Harga memori kini menjadi pusat tekanan baru di industri smartphone. Carl Pei, pendiri sekaligus CEO Nothing, menyebut komponen ini sudah melampaui chipset sebagai elemen paling mahal dalam produksi ponsel.

Pernyataan itu menyoroti perubahan besar pada struktur biaya perangkat. RAM dan storage disebut bisa menyerap lebih dari separuh total biaya material atau bill of materials sebuah smartphone.

Pei menyampaikan hal itu lewat media sosial X beberapa waktu lalu. Ia menilai lonjakan harga memori terjadi sangat cepat dalam beberapa bulan terakhir.

Biaya memori melonjak tajam

Dalam perhitungannya, biaya RAM dan penyimpanan pada produk Nothing Phone (4a) sempat meningkat dua kali lipat saat proses produksi berjalan. Setelah peluncuran, harga komponen memori itu kembali naik hingga dua kali lipat.

Pei menulis bahwa RAM dan storage kini dapat membentuk lebih dari 50 persen biaya material sebuah smartphone. Kondisi ini membuat komponen memori bukan lagi sekadar bagian pendukung, melainkan faktor utama yang menentukan biaya produksi.

Kenaikan tersebut tidak lepas dari tingginya permintaan chip memori di industri kecerdasan buatan atau AI. Permintaan yang besar membuat pasokan menjadi terbatas dan produsen ponsel harus berebut kuota dari pemasok.

Produsen ponsel ikut tertekan

Saat pasokan ketat, vendor tidak lagi bisa membeli komponen sesuai kebutuhan. Mereka terpaksa membayar lebih mahal untuk mendapatkan memori yang dibutuhkan agar produksi tetap berjalan.

Tekanan itu kemudian merambat ke harga jual perangkat baru. Pei mengatakan tren kenaikan biaya komponen sudah terasa langsung pada harga smartphone yang dirilis ke pasar.

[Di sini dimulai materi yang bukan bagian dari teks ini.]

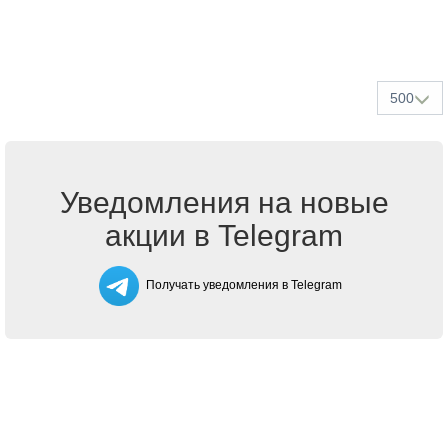
500
Уведомления на новые
акции в Telegram
Получать уведомления в Telegram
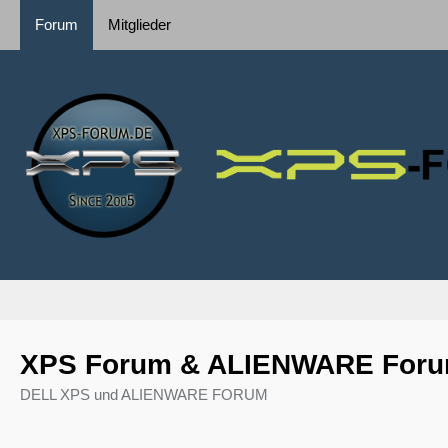
Forum
Mitglieder
XPS Forum & ALIENWARE For
DELL XPS und ALIENWARE FORUM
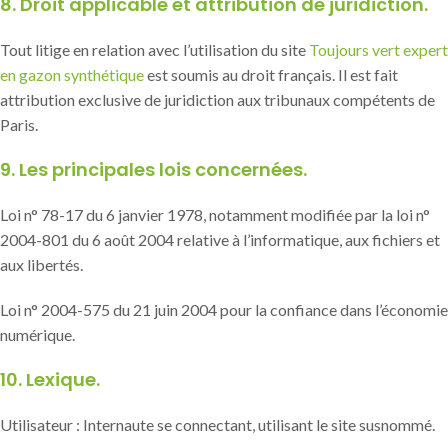
8. Droit applicable et attribution de juridiction.
Tout litige en relation avec l’utilisation du site
Toujours vert expert
en gazon synthétique
est soumis au droit français. Il est fait
attribution exclusive de juridiction aux tribunaux compétents de
Paris.
9. Les principales lois concernées.
Loi n° 78-17 du 6 janvier 1978, notamment modifiée par la loi n°
2004-801 du 6 août 2004 relative à l’informatique, aux fichiers et
aux libertés.
Loi n° 2004-575 du 21 juin 2004 pour la confiance dans l’économie
numérique.
10. Lexique.
Utilisateur : Internaute se connectant, utilisant le site susnommé.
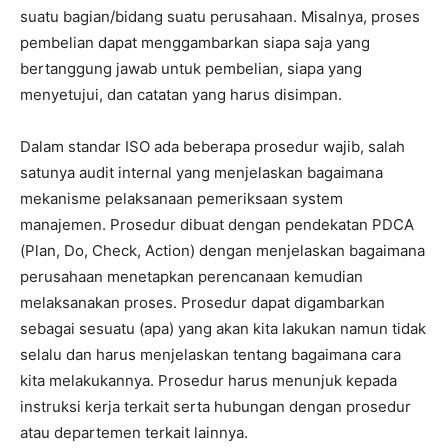
suatu bagian/bidang suatu perusahaan. Misalnya, proses
pembelian dapat menggambarkan siapa saja yang
bertanggung jawab untuk pembelian, siapa yang
menyetujui, dan catatan yang harus disimpan.
Dalam standar ISO ada beberapa prosedur wajib, salah
satunya audit internal yang menjelaskan bagaimana
mekanisme pelaksanaan pemeriksaan system
manajemen. Prosedur dibuat dengan pendekatan PDCA
(Plan, Do, Check, Action) dengan menjelaskan bagaimana
perusahaan menetapkan perencanaan kemudian
melaksanakan proses. Prosedur dapat digambarkan
sebagai sesuatu (apa) yang akan kita lakukan namun tidak
selalu dan harus menjelaskan tentang bagaimana cara
kita melakukannya. Prosedur harus menunjuk kepada
instruksi kerja terkait serta hubungan dengan prosedur
atau departemen terkait lainnya.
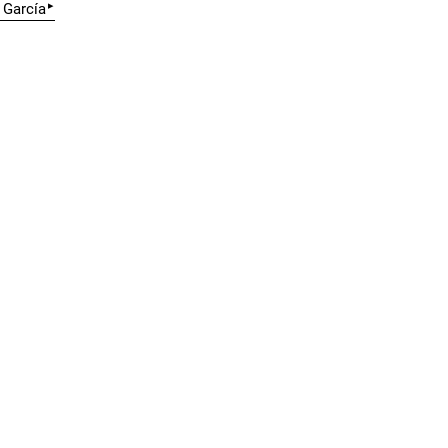
▸
 García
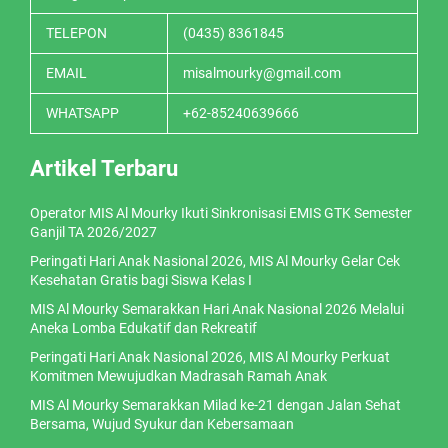
TELEPON
(0435) 8361845
EMAIL
misalmourky@gmail.com
WHATSAPP
+62-85240639666
Artikel Terbaru
Operator MIS Al Mourky Ikuti Sinkronisasi EMIS GTK Semester
Ganjil TA 2026/2027
Peringati Hari Anak Nasional 2026, MIS Al Mourky Gelar Cek
Kesehatan Gratis bagi Siswa Kelas I
MIS Al Mourky Semarakkan Hari Anak Nasional 2026 Melalui
Aneka Lomba Edukatif dan Rekreatif
Peringati Hari Anak Nasional 2026, MIS Al Mourky Perkuat
Komitmen Mewujudkan Madrasah Ramah Anak
MIS Al Mourky Semarakkan Milad ke-21 dengan Jalan Sehat
Bersama, Wujud Syukur dan Kebersamaan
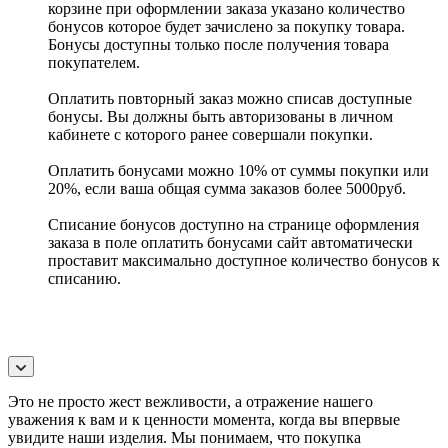
корзине при оформлении заказа указано количество
бонусов которое будет зачислено за покупку товара.
Бонусы доступны только после получения товара
покупателем.
Оплатить повторный заказ можно списав доступные
бонусы. Вы должны быть авторизованы в личном
кабинете с которого ранее совершали покупки.
Оплатить бонусами можно 10% от суммы покупки или
20%, если ваша общая сумма заказов более 5000руб.
Списание бонусов доступно на странице оформления
заказа в поле оплатить бонусами сайт автоматически
проставит максимально доступное количество бонусов к
списанию.
Это не просто жест вежливости, а отражение нашего
уважения к вам и к ценности момента, когда вы впервые
увидите наши изделия. Мы понимаем, что покупка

Sejak Februari 2026, banyak ponsel baru disebut dijual sekitar 100 dollar AS atau sekitar Rp 1,8 juta lebih mahal dibandingkan generasi sebelumnya. Nothing juga menjadi salah satu vendor yang sudah menaikkan harga.

Dampak ke pasar smartphone

Sejumlah pengamat industri mencatat, harga DRAM naik tajam sepanjang 2026 karena ledakan kebutuhan AI. Kenaikan ini menambah biaya produksi smartphone sekitar 10 hingga 30 persen, tergantung spesifikasi perangkat.

Beban tersebut memberi tekanan besar bagi produsen yang ingin menjaga harga tetap kompetitif. Di sisi lain, konsumen menghadapi pilihan yang makin mahal ketika ingin membeli ponsel baru.

Pei memperkirakan tren kenaikan harga smartphone masih akan berlanjut jika biaya komponen memori terus naik. Ia bahkan menyarankan konsumen yang berencana mengganti ponsel untuk tidak menunda pembelian terlalu lama.

Menurut dia, menunggu lebih lama bisa membuat konsumen membayar lebih mahal. Risiko lain adalah hilangnya berbagai program diskon yang sebelumnya umum ditawarkan produsen maupun peritel.

AI mengubah prioritas industri

Situasi ini menunjukkan bagaimana boom AI ikut menggeser prioritas industri semikonduktor. Chip memori yang selama ini menopang kebutuhan perangkat konsumen kini juga diburu untuk kebutuhan komputasi AI.

Akibatnya, smartphone ikut terseret dalam persaingan pasokan yang lebih luas. Selama permintaan memori dari sektor AI tetap tinggi, tekanan harga pada ponsel kemungkinan sulit mereda dalam waktu dekat.